Creativity, Oneness and the Possibilities that Already Exist

Torat Chayeinu: the Torah of our lives. Talks by members of Nehar Shalom on the second day of Rosh Hashana. Our theme for 5784 is creativity.


Creativity is a concept that is riddled with tension. In an era punctuated by frequent and escalating crises, we must create new ways of being if we hope to survive.


But is such a major act of creation possible? There are limits to what any of us can imagine past our own individual experiences. In the face of overwhelming catastrophe such as the effects of climate change or the violence of systems that deprive so many of basic rights and resources, creating a Livable and Just world can feel like an impossible task.


In my own life, creativity under impossible circumstances has sometimes felt like a burden. I am required to be the most creative at times when I simply do not have the support that I need. Under these circumstances, creation feels lonely, exhausting, and full of risk. I know this to be a common experience among some children of immigrants or children who for some other reason have access to resources that their parents did not have and so carry the complex honor of being the first in their family to achieve certain things.


I am the child of two Brazilian immigrants who both come from experiences of extreme poverty in the years leading up to and during the military dictatorship in Brazil. They were born into harsh lives in which basic necessities such as food and shelter were often unavailable. With a lot of luck and intelligence and labor and love, they raised me in a totally different world. They created a safe and beautiful life for me, and I am incredibly grateful. I believe they needed a lot of creativity to transform their hardship into love in the way they did. Still, as a product of their experiences, there were limits to what they could imagine and actualize for me. They couldn’t help me get into college. They couldn’t teach me financial literacy. They couldn’t teach me to trust many other people or expect that everything is going to be okay.


With this comes a sense of constant underlying dread regardless of how safe or beautiful my life is. This has been a sometimes overwhelming obstacle to building a mature sense of confidence. This is my hardship to transform. And I am fortunate to have immense support in that process.


Almost one year ago, I married Isaac, and the ceremony was better than anything I could have imagined. That day was filled with many blessings. Something that moved me in particular is the fact that my parents watched this wonderful person choose me and choose the pieces of their stories that live inside of me. I no longer have to carry that legacy alone. My parents listened as Isaac and I shared our hopes for the lives that we imagine together – lives that are fuller than anything either of us could have imagined individually. Isaac and I are very different people, and knowing them has greatly expanded the number of possibilities that exist in my mind and my heart. I am drawn to their confidence, groundedness, and outgoing nature precisely because these are traits that are challenging for me to embody for myself. Despite my limitations, they lend me a glimpse into another way of being, and this creates meaningful change in me.


I am learning to think of creativity as a practice of relaxing into possibilities that already exist, possibilities that I may struggle to own alone but that I may glimpse through others and then learn to integrate. When we recite the Shema, we acknowledge our connection to divine Oneness.
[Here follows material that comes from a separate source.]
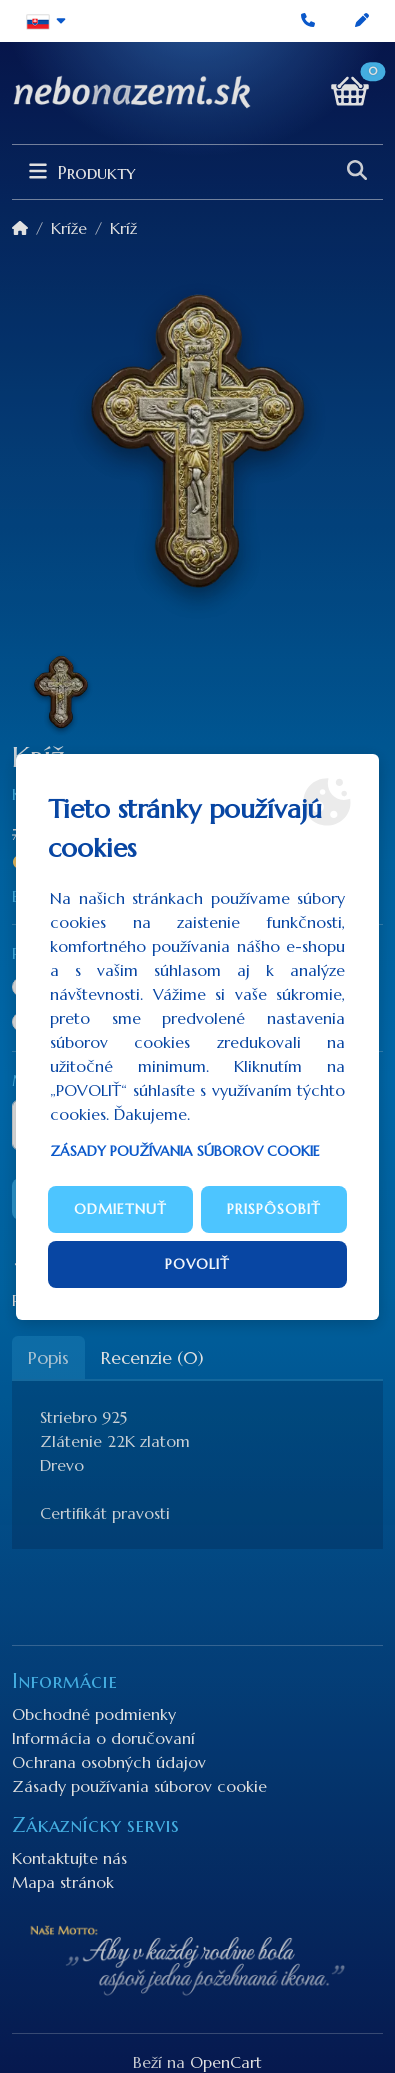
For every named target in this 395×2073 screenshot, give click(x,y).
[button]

In this room, I feel our Oneness, and it gives me creative power to feel that running through me, sharing a piece of our collective hardship, our collective strength, and our collective capacity for transformation. On these holy days when we are called to reflect upon who we have been and who we want to be, we are creating ourselves as we are creating each other. It is a gift to be creating myself in collaboration with all of you. Today and every day, may we find ourselves a little more transformed into our best imaginings. Shana Tova.